Vinsamlegast notið þetta auðkenni þegar þið vitnið til verksins eða tengið í það: http://hdl.handle.net/1946/2470
The Police and Judicial Cooperation in Criminal Matters. Intensifying the Union's Expansion
The police and judicial cooperation in criminal matters under the third pillar of the European Union has been discussed widely among European Union scholars over the last 20 years. It is a hotly debated issue since criminal law has for centuries been thought of as the heart of every sovereign state´s legal system.
The subject under discussion in this thesis is the police and judicial cooperation in criminal matters within the EU and the EEA. An emphasis was put on firstly, the third pillars legal framework and how it has developed from its beginning with the Maastricht Treaty in 1992 to the amendments, which will occur with the newest amendment treaty in the EU, the Lisbon Treaty. Secondly, the institutional framework of this pillar, whereby the role of all the Community institutions and the agencies established in this field was looked into. Special attention was paid to the role of the European Court of Justice and its judicial activism in this area. Thirdly, the author of this thesis made an honest attempt at describing the connection between the police and judicial cooperation in criminal matters in EU and the European Economic Area as well as Icelandic Law.

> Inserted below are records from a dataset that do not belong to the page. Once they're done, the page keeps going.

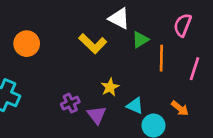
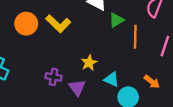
orange circle: (27, 44) -> (26, 24), moved
yellow L-shape: (93, 44) -> (58, 24), moved
purple cross: (70, 103) -> (53, 77), turned 35

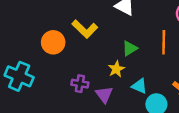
green triangle: (116, 20) -> (130, 48), moved
orange circle: (26, 24) -> (53, 42), moved

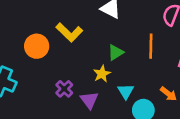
purple cross: (80, 84) -> (64, 89), turned 35
cyan triangle: (139, 86) -> (126, 91), turned 35

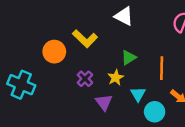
orange line: (151, 46) -> (162, 68), moved
purple cross: (64, 89) -> (85, 79), moved

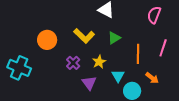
yellow L-shape: (85, 39) -> (84, 36), moved
green triangle: (129, 58) -> (114, 38), moved

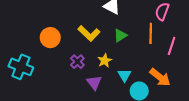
orange line: (138, 54) -> (151, 33), moved
orange arrow: (152, 78) -> (160, 77), size x1.5

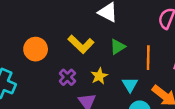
orange line: (151, 33) -> (148, 58), moved
cyan triangle: (125, 75) -> (130, 85), moved

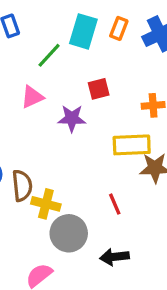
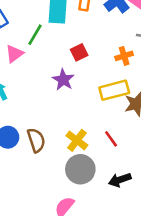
pink triangle: (32, 97) -> (14, 54), moved
purple star: (72, 118) -> (63, 80), turned -30
yellow cross: (46, 204) -> (77, 140), moved, turned 35

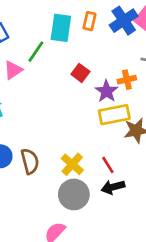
red square: (79, 52) -> (80, 73), turned -30
purple star: (63, 80) -> (106, 91), moved
black arrow: (120, 180) -> (113, 187), moved

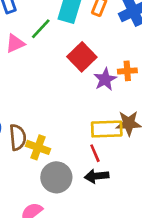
red square: (80, 73) -> (82, 57), size x1.5
yellow rectangle: (114, 115) -> (107, 129), moved
yellow cross: (72, 164) -> (38, 147), moved, turned -30

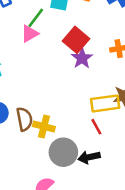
pink triangle: (15, 43) -> (30, 34), moved
purple star: (105, 79) -> (82, 58), moved
black arrow: (97, 176) -> (89, 157), moved

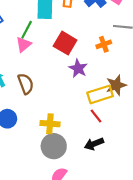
purple star: (82, 58) -> (78, 68), moved
brown semicircle: (24, 119) -> (26, 84), moved
gray circle: (63, 152) -> (54, 146), moved

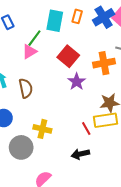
orange cross: (104, 44) -> (104, 63), size x1.5
yellow rectangle: (100, 94) -> (106, 120), moved
gray circle: (54, 146) -> (21, 147), moved

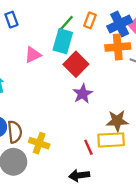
cyan rectangle: (55, 21) -> (63, 41), moved
green line: (34, 38) -> (65, 24), moved
orange cross: (104, 63) -> (118, 47), moved
brown semicircle: (26, 88) -> (15, 132), moved

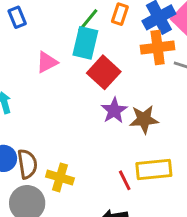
brown star: (117, 121) -> (144, 119), moved

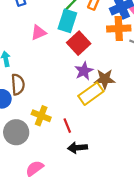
brown semicircle: (27, 164) -> (18, 84), moved
yellow rectangle: (154, 169) -> (91, 94), moved, turned -35
red line: (125, 180) -> (67, 126), moved

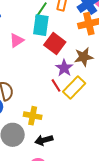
brown star: (105, 79) -> (84, 57), moved
red line: (67, 126) -> (56, 85), moved
black arrow: (78, 148) -> (44, 140), moved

The third pillar started out as an intergovernmental cooperation under the heading of the Maastricht Treaty, as can be viewed from its legal and institutional framework. However, soon the subject of police and judicial cooperation in criminal matters began climbing up the “intergovernmental ladder.” With the Amsterdam Treaty in 1997, supranational characteristics were inserted into this field of law, such as increased competence for the European Court of Justice and the European Parliament.
Bearing in mind this hybrid nature of the third pillar, it was only time until some of the unanswered questions concerning the police and judicial cooperation in criminal matters would end up on the table of the European Court of Justice. With judicial activism the Court attempted to provide more legal guarantees in this area of law, as the third pillar had been criticised harshly because of its lack of democratic, judicial and human rights control. By making use of the principle of effectiveness and by extending its jurisdiction, the Court of Justice has, for example, introduced the principle of indirect effect and the protection of human rights in the third pillar.
The merger of all three pillars of the EU will occur with the entering into force of the Lisbon Treaty. Thereby the police and judicial cooperation in criminal matters will be brought under the auspices of Community law and normal EC rules will apply to the third pillar; for example the co-decision procedure, regular EC legal instruments will be used and Court of Justice will have full powers.
In Part II it was observed that although the EEA Agreement does not include cooperation in third pillar issues, there are nevertheless, two indications of the so-called European Criminal Law tiptoeing into the legal systems of the EFTA/EEA states. In first place, when the EFTA/EEA states apply voluntarily the same penalties for environmental crimes as the EU states. Secondly, the recently adopted directive 2008/99/EC on the protection of the environmental through criminal law is classified as having EEA relevance. It remains to be seen how that matter will be handled by the EFTA/EEA states.
Additionally, Iceland participates with the EU in the field of police and judicial cooperation in criminal matters through the Schengen cooperation and various bilateral agreements. Furthermore, EU legislation has directly impacted Icelandic legislation, as was noted with the terrorist act amendment to the Icelandic Criminal Code. It is quite interesting that Iceland participates quite much in the sensitive area of police and judicial cooperation in criminal matters within the EU without being a member state of the Union.